Since then the number of under 25 year olds on the dole has rocketed and the slashed payments imposed on them have been pointed to by Vincent De Paul and other organisations as a key factor in the parallel rise in youth homelessness which has left the young victims of the crash exposed to so many more dangers.

A meagre €100 a week benefit is just a third of the minimum wage — a minimum wage that is already a world away from a living wage.

Public Expenditure Minister Brendan Howlin bleats that training courses will bring them up to €160 a week, but where is that training?

Funding for the so-called youth “guarantee” on education is completely inadequate and is nowhere near capable of absorbing the numbers of youngsters who will be lashed by this stinging cut.

Rather than stop them laying around in front of flat screen TVs all day as Mr Gilmore claims, the reality is it will force many to lay sleeping on the cold, hard streets.

One of the litany of Fine Gael and Labour election promises abandoned in power was the pledge to hold an emergency “jobs budget”; instead we got the limp “initiative” to set-up a work experience scheme called Jobsbridge.

With just one in five of the interns finding a proper job with their companies after their placement, the initiative has been dogged with accusations of exploitation and seen as an exercise more aimed at keeping 11,000 people off the live register than providing an effective way out of the youth unemployment crisis.

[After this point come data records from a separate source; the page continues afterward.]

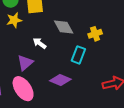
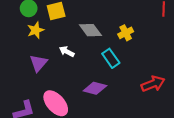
cyan rectangle: (78, 55) -> (111, 58), turned -48
purple triangle: (25, 63) -> (38, 63), moved

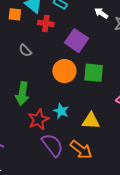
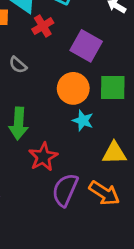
red cross: (46, 23) -> (43, 26), turned -35
cyan star: (61, 111) -> (83, 121), moved
purple semicircle: (52, 145) -> (65, 190), turned -115

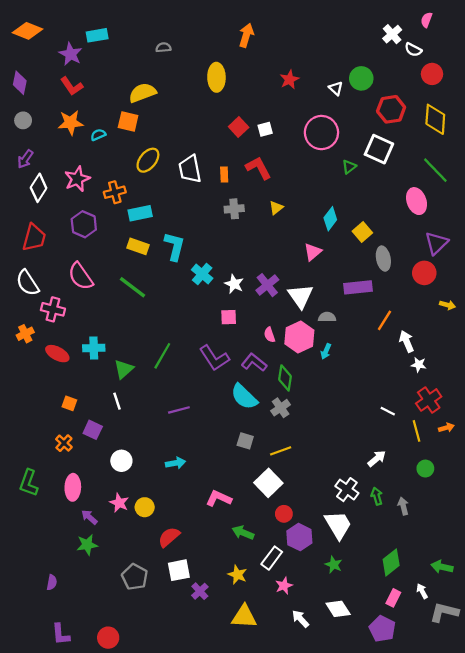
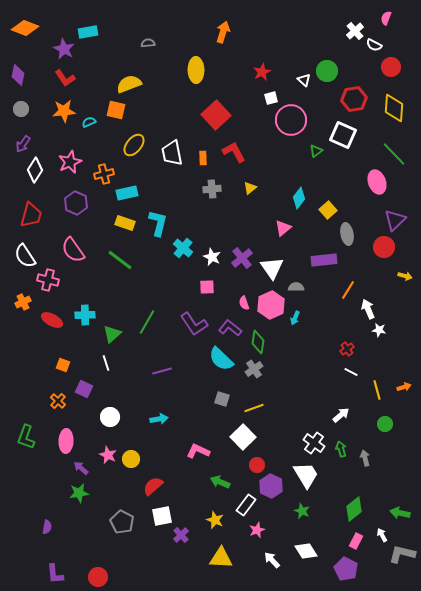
red square: (239, 127) -> (216, 115), size x1.6
white square: (265, 129) -> (271, 98), moved
red cross: (429, 400) -> (347, 349), moved, size x0.6

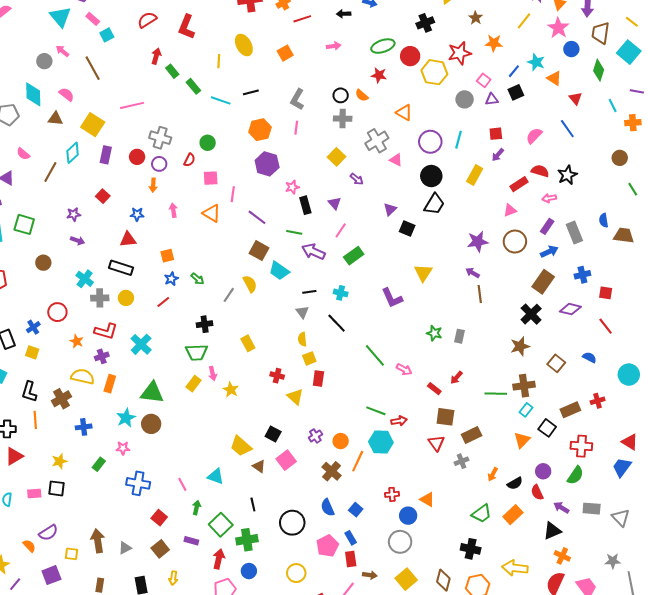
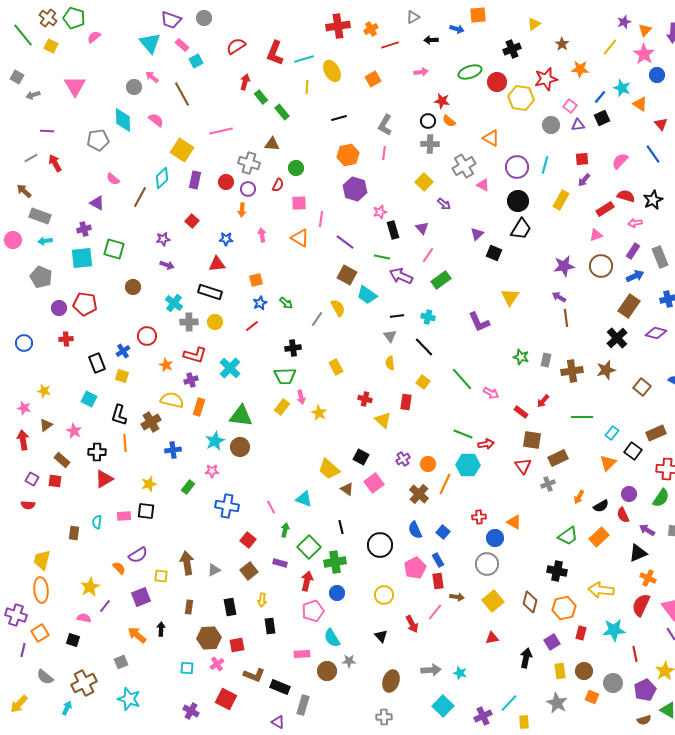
red star: (379, 75) -> (442, 101), moved
cyan line: (221, 100) -> (304, 59), moved, turned -36
brown triangle: (55, 119) -> (272, 144), moved
yellow square: (309, 358) -> (423, 382), moved, turned -32
brown cross: (524, 386) -> (572, 371), moved

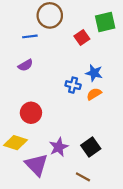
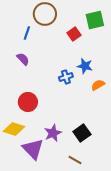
blue line: (30, 36) -> (27, 33), turned -64
purple semicircle: (25, 65) -> (23, 59), turned -104
blue cross: (73, 85) -> (66, 77), turned -32
orange semicircle: (94, 94) -> (98, 85), moved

It would seem the only way out remains Ryanair, and while even Michael O’Leary has not, so far, followed through on his infamous idea to make people pay for using the toilets on his flights, Environment Minister Phil Hogan is already well ahead of him on that one and will be imposing household water charging from the end of next year.

This will be part of the stealth bomber budget payload to hit families at various points over the next 12 months which has already been primed by Michael Noonan, but will not explode until least expected.

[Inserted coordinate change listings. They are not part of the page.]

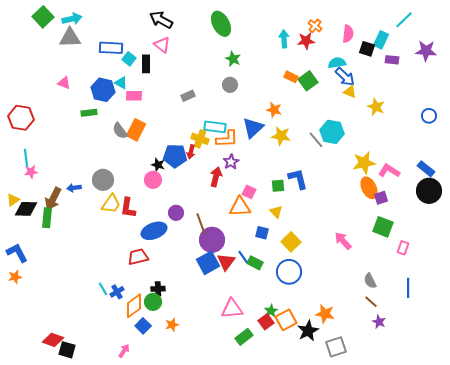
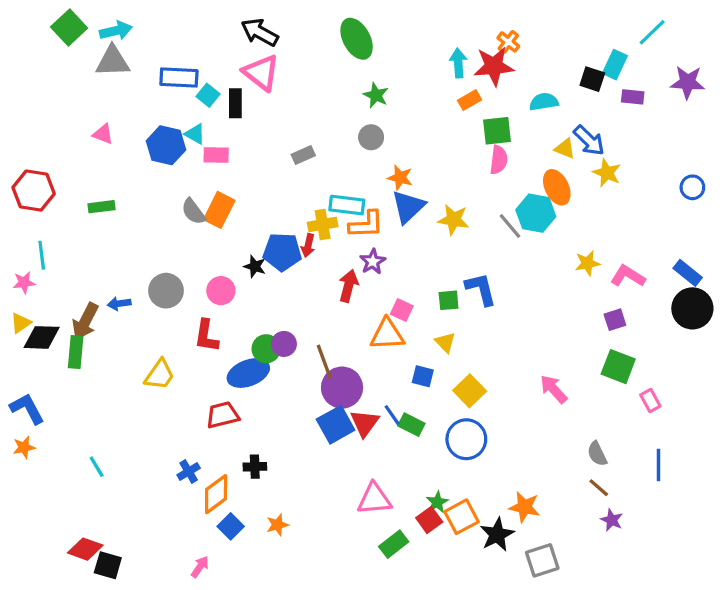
pink semicircle: (348, 34) -> (499, 160), moved
red star: (306, 41) -> (494, 66), size x1.4
pink triangle: (162, 45) -> (261, 73), size x1.4
orange rectangle: (291, 77) -> (470, 100), moved, turned -56
blue arrow: (345, 77) -> (589, 140), moved
green square: (308, 81) -> (497, 131), turned 30
orange star: (274, 110) -> (400, 178), moved
green rectangle: (89, 113) -> (101, 207), moved
yellow cross: (200, 139) -> (323, 224), turned -30
yellow star: (364, 163) -> (587, 263), size x0.7
pink star: (31, 172) -> (24, 283), moved
pink circle: (153, 180) -> (221, 291), moved
orange ellipse: (369, 188) -> (557, 187), moved
yellow trapezoid: (111, 204) -> (160, 375), moved
pink rectangle: (403, 248) -> (650, 400), turned -48
cyan line: (103, 289) -> (97, 467), moved
green circle: (153, 302) -> (266, 349), moved

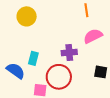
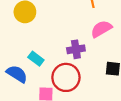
cyan rectangle: (33, 58) -> (36, 59), turned -64

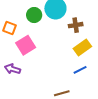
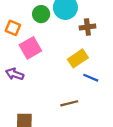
yellow rectangle: (82, 47) -> (78, 58), moved
blue line: (80, 70) -> (91, 78), turned 48

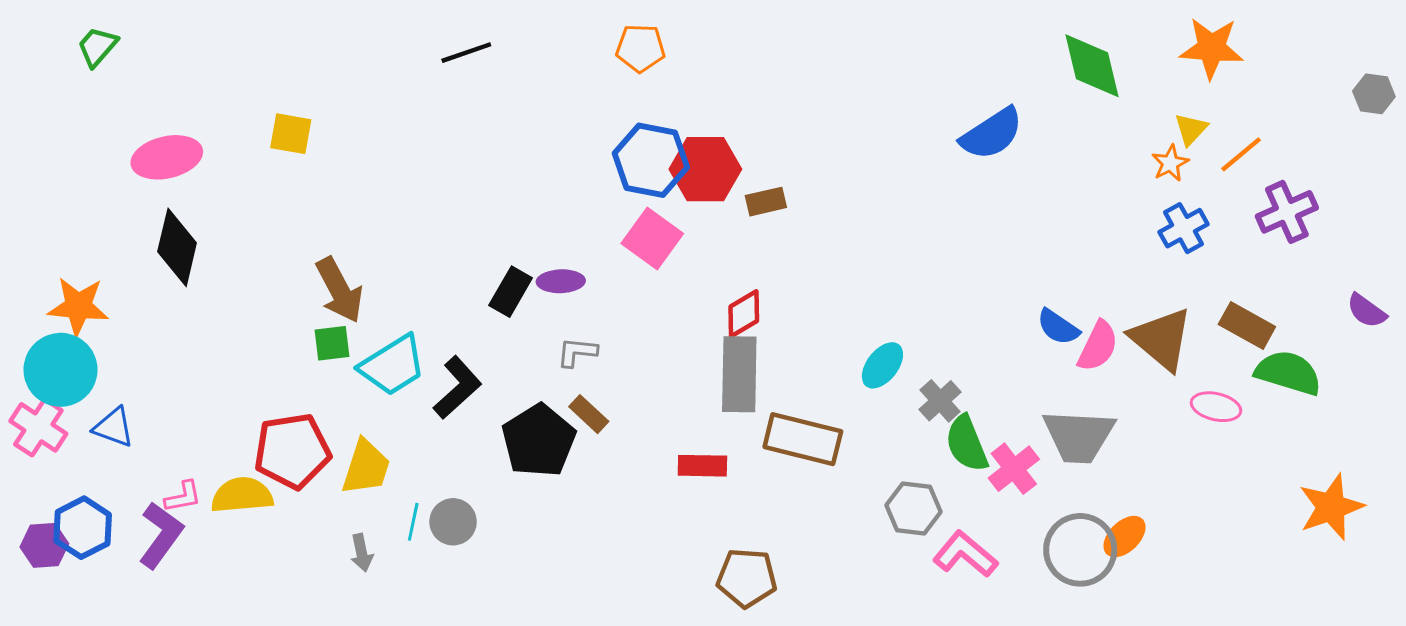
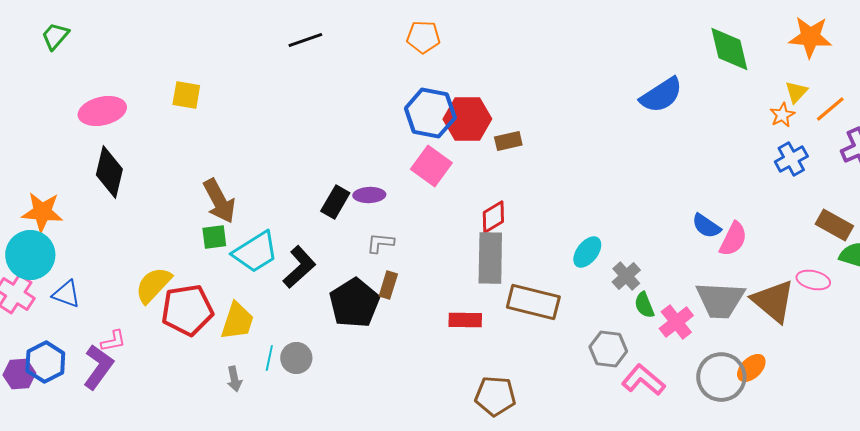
brown triangle: (1161, 339) -> (773, 301), moved
brown rectangle: (589, 414) -> (388, 285), turned 64
green semicircle: (967, 444) -> (644, 305), size x0.7
yellow semicircle: (242, 495) -> (153, 285), moved, turned -42

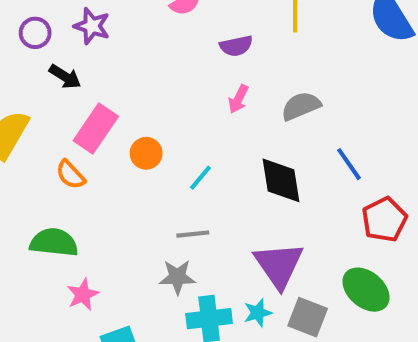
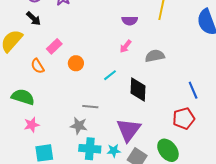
black arrow: (65, 77) -> (34, 19), moved
pink rectangle: (96, 128) -> (54, 46), size x0.7
blue line: (349, 164) -> (193, 90), moved
cyan line: (200, 178) -> (110, 75), moved

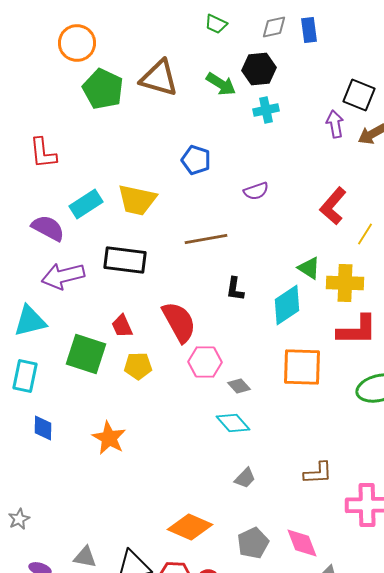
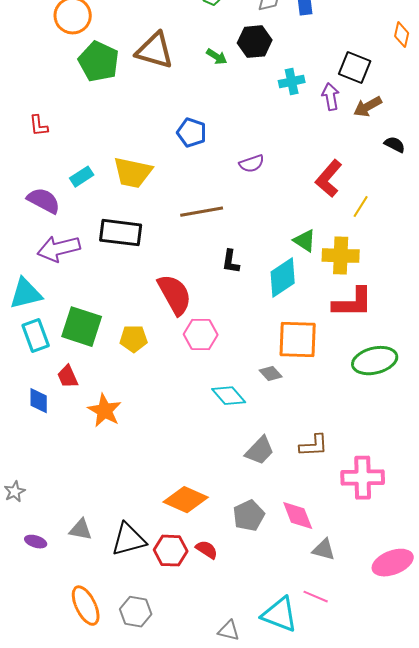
green arrow: (221, 84) -> (217, 57), size x0.7
cyan cross: (266, 110) -> (292, 82), moved
red L-shape: (43, 153) -> (39, 126), size x0.7
cyan rectangle: (86, 204) -> (82, 177), size x0.7
red trapezoid: (122, 326) -> (68, 377), moved
cyan rectangle: (25, 376) -> (36, 336), moved, turned -32
gray diamond: (239, 386) -> (271, 374), moved
gray trapezoid: (245, 478) -> (260, 451), moved, size x1.4

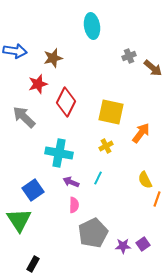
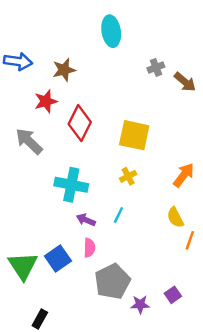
orange arrow: (141, 133) -> (184, 175), moved
blue square: (33, 190) -> (58, 259), moved
purple star: (123, 246) -> (140, 304), moved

January will arrive with a killer chill as cuts in child benefit, the first full year property tax demands and spikes in PRSI unveiled in last year’s budget will kick-in.

The cut in maternity benefit, which in an Orwellian twist was dressed up as the neutral sounding “standardisation”, will mean many women see their payments slashed in half when coupled with the move to tax the allowance in the New Year.

Coalition TDs are breathing sighs of relief that they have not been hit by the wave of public anger that greeted the previous six straight austerity Budgets.

It is a telling sign of the times we live in and the poverty of the political class that they judge pummelled-down public apathy to be some sort of victory for the system.

Labour are being particularly smug about the budget just because they managed to avoid the complete humiliation meted out to them by the Blueshirts last time around.

And while Ms Burton did well to keep most of the core payments and pensioner package intact, a senior Government official defending the abolition of the €850 bereavement grant because grieving families use it as “beer money” shows a worrying disconnect with people’s lives.

Those welfare wins have gone by largely unnoticed and will prove a false positive for the party with the electorate.

Only welfare cuts or rises excite public interest, keeping things steady will not resonate, and will not impact on the Labour’s dismal poll showing. A poll rating that is looking dangerously like a death rattle — so it is a pity they won’t be able to get some “beer money” from the State if they do end up in a shallow political grave like the previous Slump Coalition casualties the PDs and Greens.

Labour’s other big push to bring-in free GP care for the under fives is already beginning to unravel and look like it might be more trouble than it’s worth as 155,000 cards are snatched away from others to help pay for it.

The State, in the form of the army, rushed to rescue the ministers trapped in the lift on budget day.

But, to those ministers’ shame, the young unemployed remain trapped with no hope of a lift from the State.